I am no fan of the European Union. It is an artificial contraption, run by the corporate and bureaucratic elites of the continent, without democratic sanction because the various peoples subsumed under its rule themselves see that it is without democratic values or ambitions. Had it at least energized the economies of Europe there might be some raison d'être for its intrusive rules which wreak havoc with every member nation's culture and identity.

The fact is, however, that the prosperous countries are still more or less prosperous, some paradigmatically so. There is a large middle stratum that muddles through. And then there are the historically backward polities:

Ireland, Iceland, Spain, Greece, Portugal, perhaps even Italy which I believe somehow will rescue itself from its own follies. Italy aside, then, each of them is an ongoing drain on "Europe."

One lesson to be drawn from this grand experiment of what is really nearly half a century is that there does not exist "one Europe." Not anymore than there exists what was the idealistic folly of the early United Nations era, "one world."

Still, the E.U. struts around the globe issuing dicta in the name of Europe. Behind them lay the power of nothing. 

As some of my readers will recall, from time to time I bring to their attention writings by John Bolton. Yes, I know he was George Bush's ambassador to the U.N. But, then, Susan Rice, President Obama's envoy to that corrupt, falsifying and haughty body, is still counseling us down that international quagmire. He wins by any standard.

In any event, Bolton's argument is good politics and even better economics. 

As the euro encounters even graver difficulties, America should resist the temptation to save the EU from itself. We must avoid propping it up directly through loans or financial assistance or indirectly through the International Monetary Fund.

Make no mistake: Europe's crisis is real. Greece's financial situation continues to deteriorate despite an EU bailout earlier this year. Irish Prime Minister Brian Cowan's popularity has fallen to record lows, with the opposition almost certain to win the next election, even as Ireland's debt is massively downgraded once again.

And third-quarter EU employment statistics spell more trouble ahead: Employment contracted in troubled states like Greece and Spain, while rising in the stronger economies of France and Germany.

Spain's credit ratings are plummeting, as are Portugal's. Spain's last 2010 sovereign-bond sale missed its fund-raising target of 4 billion Euros, raising only 2.4 billion, and required much higher interest rates than before. Portugal is trying to fashion an austerity program, but is receiving poor marks.

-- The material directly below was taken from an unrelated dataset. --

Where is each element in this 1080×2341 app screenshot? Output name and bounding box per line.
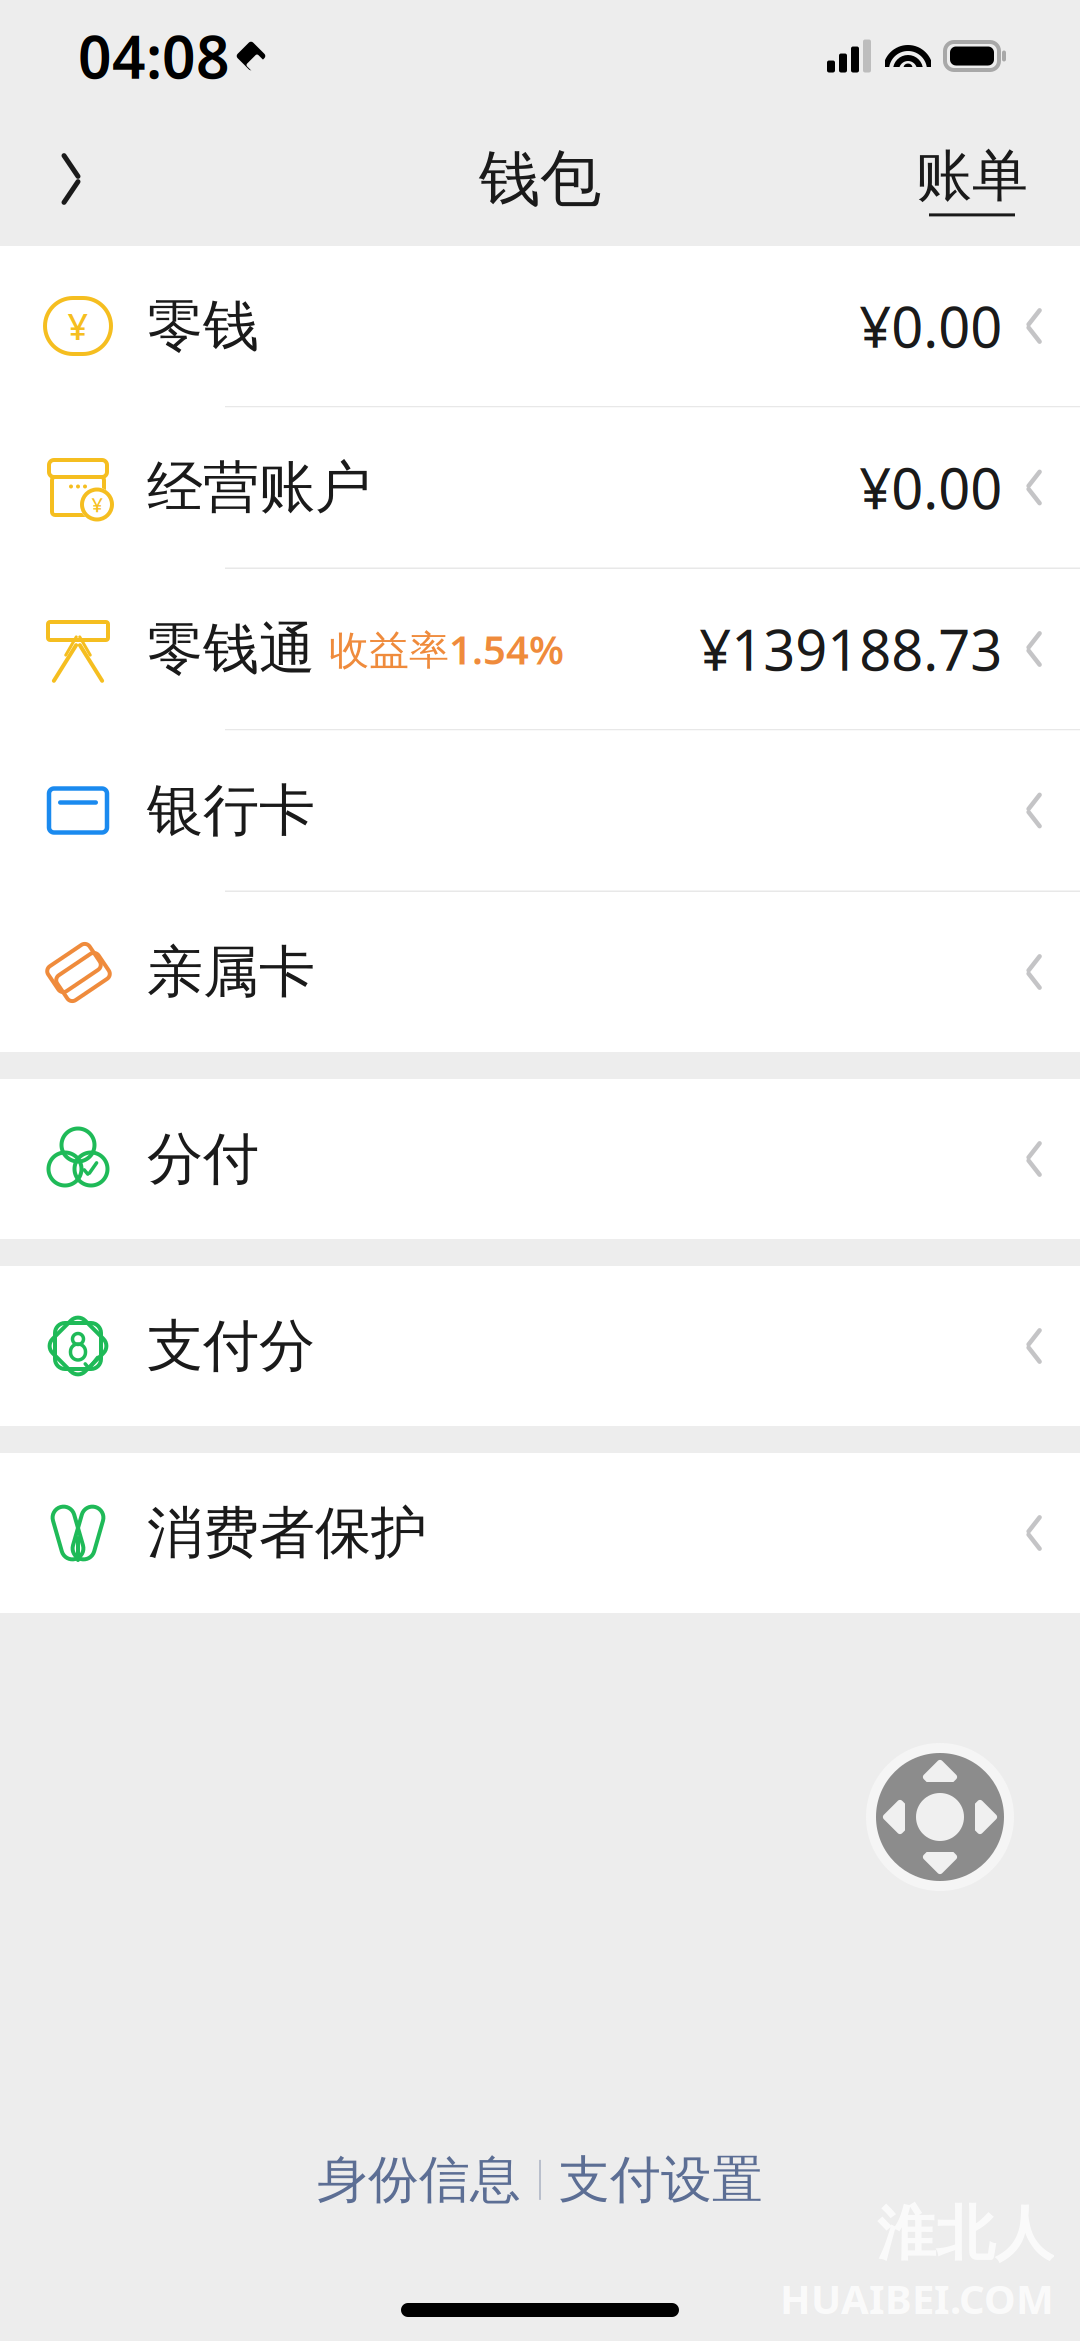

Italy seems more interested in opposition efforts to remove Prime Minister Silvio Berlusconi from office than saving its precarious finances. Despite criticism of his flamboyant life style, Berlusconi remains the most business-savvy EU leader -- which may explain the intense animosity he faces.

Germany, the rock of Europe's currency union, has had it with the prodigal states. Chancellor Angela Merkel rejects the idea of "Euro-bonds" (EU-wide financial instruments) to minimize the risk of default on sovereign debt, seeking instead "deeper political and economic integration."

This is always the Europhile answer to each new failure in their quest to build a European super-state: more of the same. But even countries firmly in Germany's sphere, like Austria, concede that their banks must raise more capital to ensure financial worthiness.

Yet Great Britain -- which never abandoned its own national currency, the pound sterling -- will strenuously oppose the transfer of any new fiscal powers to EU headquarters in Brussels. That alone could trigger a split within the EU, encouraging other countries to revert to national currencies rather than surrender even more sovereignty to the Brussels bureaucrats.

Nor would it be a real solution for the EU to amend its basic treaties to create a permanent stabilization mechanism for sovereign-debt crises. To the contrary, a permanent bailout facility is a self-fulfilling prophecy, virtually guaranteeing that it will be used repeatedly.

US government officials argue that we must not permit any EU country to default on its obligations because of the interconnectedness of international financial markets. But if no one is allowed to fail, both businesses and nation-states will be less careful and responsible in their decision making.

Default on a major EU sovereign-debt obligation may just be just the thing to wake up the rest of Europe to get its house in order. It wouldn't be a bad lesson for Washington, either. We should worry about President Obama's staggering deficit spending and let Europe worry about its own.